What happened: Cboe collaborates on crypto clearing solution

How is this significant?

  • Institutional digital assets firm Crossover announced a collaboration with the crypto arm of Cboe, providing Cboe with “clearing solutions for spot and futures trades across multiple digital asset execution platforms”
  • In a press release announcing the partnership, Cboe Digital president John Palmer said “Cboe Digital's clearinghouse supports multiple digital asset execution platforms including crypto spot and futures… We look forward to supporting Crossover's clients in innovative ways as the digital asset market evolves”
  • Crossover CEO Brandon Mulvihill stated “Institutional market structure in crypto is being reset… This collaboration is a natural fit for CROSSx, and we are proud to be the first external technology venue to provide connectivity to Cboe Digital”
  • As a regulated US platform run by TradFi platform Cboe, this move appears to avoid concerns regarding “conflicts of interest and the captive nature of all-in-one providers”, as Crossover “unbundles execution from clearing, custody and brokerage”

What happened: Hong Kong awards first licences under new crypto regime

How is this significant?

  • After new rules went live in June, Hong Kong regulators officially granted the first licences for retail crypto trading platforms in the city this week, to local exchanges Hashkey and OSL
  • The two firms were the first two registered under an earlier voluntary licencing program, which OSL CEO Hugh Madden describes as “a significant first-mover advantage, and a direct result of putting regulation and compliance first.

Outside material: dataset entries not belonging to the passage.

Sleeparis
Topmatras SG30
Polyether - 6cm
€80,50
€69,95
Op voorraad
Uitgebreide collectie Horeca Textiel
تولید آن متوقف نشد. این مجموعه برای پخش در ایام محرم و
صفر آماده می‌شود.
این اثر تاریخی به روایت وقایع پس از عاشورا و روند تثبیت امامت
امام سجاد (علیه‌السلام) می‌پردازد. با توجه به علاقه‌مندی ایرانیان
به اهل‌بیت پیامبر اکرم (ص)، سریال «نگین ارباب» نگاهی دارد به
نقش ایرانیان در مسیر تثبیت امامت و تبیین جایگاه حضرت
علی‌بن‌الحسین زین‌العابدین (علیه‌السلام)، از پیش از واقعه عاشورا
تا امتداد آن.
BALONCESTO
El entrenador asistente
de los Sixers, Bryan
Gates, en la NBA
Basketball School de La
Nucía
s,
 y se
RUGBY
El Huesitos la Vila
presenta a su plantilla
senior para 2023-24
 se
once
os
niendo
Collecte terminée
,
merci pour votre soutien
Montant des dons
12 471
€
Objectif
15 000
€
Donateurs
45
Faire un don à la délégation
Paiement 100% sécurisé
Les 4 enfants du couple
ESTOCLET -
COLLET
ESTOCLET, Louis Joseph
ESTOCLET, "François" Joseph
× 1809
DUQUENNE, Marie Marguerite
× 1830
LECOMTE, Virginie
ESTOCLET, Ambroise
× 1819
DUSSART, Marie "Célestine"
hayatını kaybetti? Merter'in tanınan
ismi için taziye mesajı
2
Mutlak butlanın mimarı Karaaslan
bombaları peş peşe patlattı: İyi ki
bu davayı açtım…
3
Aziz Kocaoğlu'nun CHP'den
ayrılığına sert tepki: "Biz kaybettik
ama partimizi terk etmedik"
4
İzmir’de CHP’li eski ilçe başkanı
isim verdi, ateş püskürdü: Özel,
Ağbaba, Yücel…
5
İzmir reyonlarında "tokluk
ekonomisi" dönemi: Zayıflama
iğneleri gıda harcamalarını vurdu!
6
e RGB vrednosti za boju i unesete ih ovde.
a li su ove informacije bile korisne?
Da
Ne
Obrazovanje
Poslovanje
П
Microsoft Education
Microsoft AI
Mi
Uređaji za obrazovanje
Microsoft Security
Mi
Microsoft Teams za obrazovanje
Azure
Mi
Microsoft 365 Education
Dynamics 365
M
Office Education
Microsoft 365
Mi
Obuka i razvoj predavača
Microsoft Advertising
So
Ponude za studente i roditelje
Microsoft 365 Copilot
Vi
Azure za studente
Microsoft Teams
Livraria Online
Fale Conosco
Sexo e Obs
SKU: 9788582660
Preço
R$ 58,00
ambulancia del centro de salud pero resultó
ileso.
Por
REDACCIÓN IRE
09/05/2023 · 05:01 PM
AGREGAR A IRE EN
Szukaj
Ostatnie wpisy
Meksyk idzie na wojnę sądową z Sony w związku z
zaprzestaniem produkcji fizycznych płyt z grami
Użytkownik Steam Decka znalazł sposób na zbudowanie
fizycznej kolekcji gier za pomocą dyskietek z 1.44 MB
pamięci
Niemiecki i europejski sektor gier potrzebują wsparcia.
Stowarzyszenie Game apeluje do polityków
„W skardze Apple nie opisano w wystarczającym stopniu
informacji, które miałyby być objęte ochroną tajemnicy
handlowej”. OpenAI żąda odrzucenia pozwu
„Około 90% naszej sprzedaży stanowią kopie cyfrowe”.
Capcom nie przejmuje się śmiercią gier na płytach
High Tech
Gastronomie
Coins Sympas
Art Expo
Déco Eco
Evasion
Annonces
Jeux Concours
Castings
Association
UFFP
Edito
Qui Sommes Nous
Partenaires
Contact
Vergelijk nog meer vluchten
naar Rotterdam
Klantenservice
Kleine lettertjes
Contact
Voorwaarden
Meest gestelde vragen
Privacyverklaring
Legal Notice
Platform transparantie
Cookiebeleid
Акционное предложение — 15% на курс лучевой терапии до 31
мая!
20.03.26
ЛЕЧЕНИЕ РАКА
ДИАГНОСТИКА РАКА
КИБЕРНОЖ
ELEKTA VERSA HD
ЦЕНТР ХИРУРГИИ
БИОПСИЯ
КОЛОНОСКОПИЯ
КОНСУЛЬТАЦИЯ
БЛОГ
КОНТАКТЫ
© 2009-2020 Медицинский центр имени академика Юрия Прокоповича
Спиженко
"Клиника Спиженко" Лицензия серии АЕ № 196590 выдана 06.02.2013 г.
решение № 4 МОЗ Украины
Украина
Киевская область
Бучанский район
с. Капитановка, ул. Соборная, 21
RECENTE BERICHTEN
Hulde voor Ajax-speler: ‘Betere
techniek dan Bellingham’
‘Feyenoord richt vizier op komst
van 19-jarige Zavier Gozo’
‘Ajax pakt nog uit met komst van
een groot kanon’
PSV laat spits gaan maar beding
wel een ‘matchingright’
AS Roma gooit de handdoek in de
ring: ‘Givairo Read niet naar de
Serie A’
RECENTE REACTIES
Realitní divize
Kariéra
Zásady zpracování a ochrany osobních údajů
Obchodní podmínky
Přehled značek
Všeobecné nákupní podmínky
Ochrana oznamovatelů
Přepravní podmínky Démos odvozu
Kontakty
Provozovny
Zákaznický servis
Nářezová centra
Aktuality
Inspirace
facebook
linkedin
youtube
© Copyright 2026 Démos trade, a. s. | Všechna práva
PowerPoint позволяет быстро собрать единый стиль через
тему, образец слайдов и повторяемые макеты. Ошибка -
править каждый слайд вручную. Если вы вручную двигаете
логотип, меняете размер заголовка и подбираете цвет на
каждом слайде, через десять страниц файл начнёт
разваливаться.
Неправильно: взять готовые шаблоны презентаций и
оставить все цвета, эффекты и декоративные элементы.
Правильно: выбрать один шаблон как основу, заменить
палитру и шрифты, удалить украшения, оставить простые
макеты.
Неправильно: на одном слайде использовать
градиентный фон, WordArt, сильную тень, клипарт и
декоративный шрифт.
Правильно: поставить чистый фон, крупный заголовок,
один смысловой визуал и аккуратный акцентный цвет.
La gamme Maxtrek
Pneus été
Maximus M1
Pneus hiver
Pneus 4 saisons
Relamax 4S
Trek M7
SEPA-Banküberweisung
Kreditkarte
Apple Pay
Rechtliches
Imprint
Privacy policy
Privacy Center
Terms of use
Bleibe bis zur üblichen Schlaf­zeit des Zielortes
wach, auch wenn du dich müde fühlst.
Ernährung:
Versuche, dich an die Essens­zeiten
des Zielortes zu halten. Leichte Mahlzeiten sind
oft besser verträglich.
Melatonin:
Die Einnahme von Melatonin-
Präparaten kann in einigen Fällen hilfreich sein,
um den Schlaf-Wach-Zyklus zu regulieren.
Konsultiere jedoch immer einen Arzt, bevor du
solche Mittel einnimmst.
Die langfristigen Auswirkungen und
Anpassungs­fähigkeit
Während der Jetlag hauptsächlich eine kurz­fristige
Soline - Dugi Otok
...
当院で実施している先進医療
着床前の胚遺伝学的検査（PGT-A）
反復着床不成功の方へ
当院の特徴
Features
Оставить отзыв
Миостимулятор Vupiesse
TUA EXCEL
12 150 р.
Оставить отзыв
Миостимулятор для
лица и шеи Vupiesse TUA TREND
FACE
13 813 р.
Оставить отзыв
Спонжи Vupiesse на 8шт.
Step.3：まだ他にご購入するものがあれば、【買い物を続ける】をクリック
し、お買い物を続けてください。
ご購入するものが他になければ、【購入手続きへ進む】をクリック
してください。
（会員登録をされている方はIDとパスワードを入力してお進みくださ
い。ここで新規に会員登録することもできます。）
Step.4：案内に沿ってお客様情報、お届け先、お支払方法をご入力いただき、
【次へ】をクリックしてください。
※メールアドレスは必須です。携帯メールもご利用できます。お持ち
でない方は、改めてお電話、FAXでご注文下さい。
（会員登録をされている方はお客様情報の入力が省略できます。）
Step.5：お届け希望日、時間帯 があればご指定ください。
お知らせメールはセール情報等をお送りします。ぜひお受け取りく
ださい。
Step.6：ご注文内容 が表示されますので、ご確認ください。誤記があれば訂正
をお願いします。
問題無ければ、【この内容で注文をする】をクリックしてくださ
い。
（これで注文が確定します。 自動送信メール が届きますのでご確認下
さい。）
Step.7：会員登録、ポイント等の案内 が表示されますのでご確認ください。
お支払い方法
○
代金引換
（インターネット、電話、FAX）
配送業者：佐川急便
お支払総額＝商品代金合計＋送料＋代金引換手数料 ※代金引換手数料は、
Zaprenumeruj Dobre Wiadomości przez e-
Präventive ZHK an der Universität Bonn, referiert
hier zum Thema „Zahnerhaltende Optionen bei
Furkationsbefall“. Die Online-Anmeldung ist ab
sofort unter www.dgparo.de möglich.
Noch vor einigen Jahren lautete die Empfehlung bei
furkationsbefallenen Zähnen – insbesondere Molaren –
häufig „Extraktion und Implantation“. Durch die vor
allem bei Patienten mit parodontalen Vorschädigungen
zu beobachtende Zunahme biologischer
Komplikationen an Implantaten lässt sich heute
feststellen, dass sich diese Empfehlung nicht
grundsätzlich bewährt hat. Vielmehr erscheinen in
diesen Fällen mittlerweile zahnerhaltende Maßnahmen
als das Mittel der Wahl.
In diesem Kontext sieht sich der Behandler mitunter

It demonstrates how regulation is the foundation of future growth and mainstream acceptance in the digital asset space”
  • Under the terms of the Hong Kong regime, retail investors remain restricted to larger-cap digital assets such as Bitcoin and Ether, which must “feature in at least two recognized, investable indexes”
  • A Hashkey spokesperson revealed the company has partnered with Standard Chartered bank to provide fiat on- and off-ramps for investors, and stated that the licence would enable it to “expand [its] business scope from serving professional investors to retail users”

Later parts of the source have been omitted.